> **Exercise**: Read through the lines below and copy the ones holding the string "Public".

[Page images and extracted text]
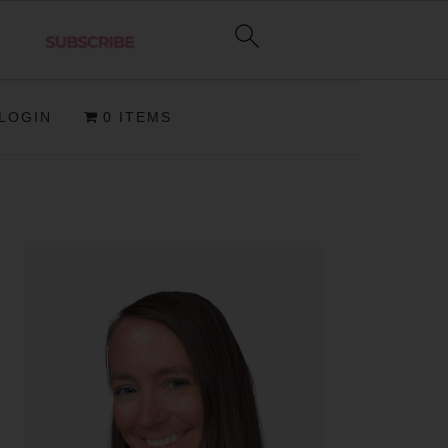
LOGIN
0 ITEMS
PRIMARY
SIDEBAR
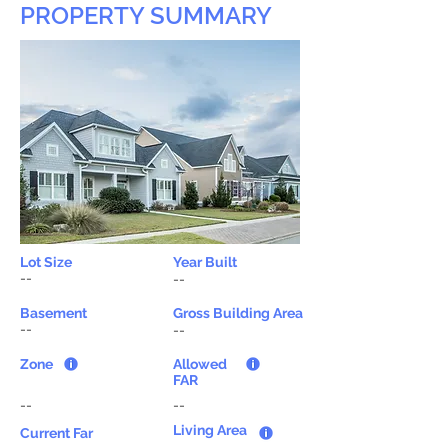
PROPERTY SUMMARY
Lot Size
Year Built
--
--
Basement
Gross Building Area
--
--
Zone
Allowed
FAR
--
--
Living Area
Current Far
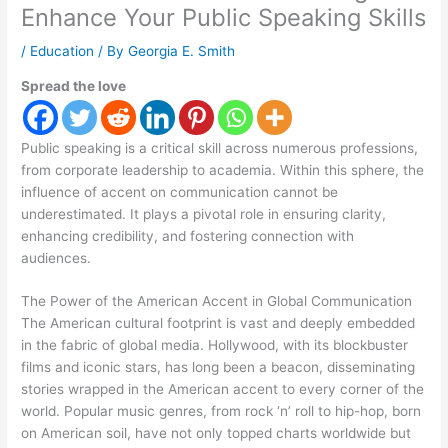
Enhance Your Public Speaking Skills
/
Education
/ By
Georgia E. Smith
Spread the love
Public speaking is a critical skill across numerous professions,
from corporate leadership to academia. Within this sphere, the
influence of accent on communication cannot be
underestimated. It plays a pivotal role in ensuring clarity,
enhancing credibility, and fostering connection with
audiences.
The Power of the American Accent in Global Communication
The American cultural footprint is vast and deeply embedded
in the fabric of global media. Hollywood, with its blockbuster
films and iconic stars, has long been a beacon, disseminating
stories wrapped in the American accent to every corner of the
world. Popular music genres, from rock ‘n’ roll to hip-hop, born
on American soil, have not only topped charts worldwide but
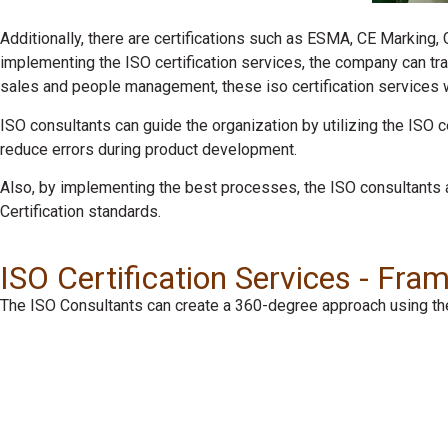
Additionally, there are certifications such as ESMA, CE Marking,
implementing the ISO certification services, the company can tr
sales and people management, these iso certification services wil
ISO consultants can guide the organization by utilizing the ISO 
reduce errors during product development.
Also, by implementing the best processes, the ISO consultants 
Certification standards.
ISO Certification Services - Fr
The ISO Consultants can create a 360-degree approach using the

> **Your solution**:
Enhance Your Public Speaking Skills
Public speaking is a critical skill across numerous professions,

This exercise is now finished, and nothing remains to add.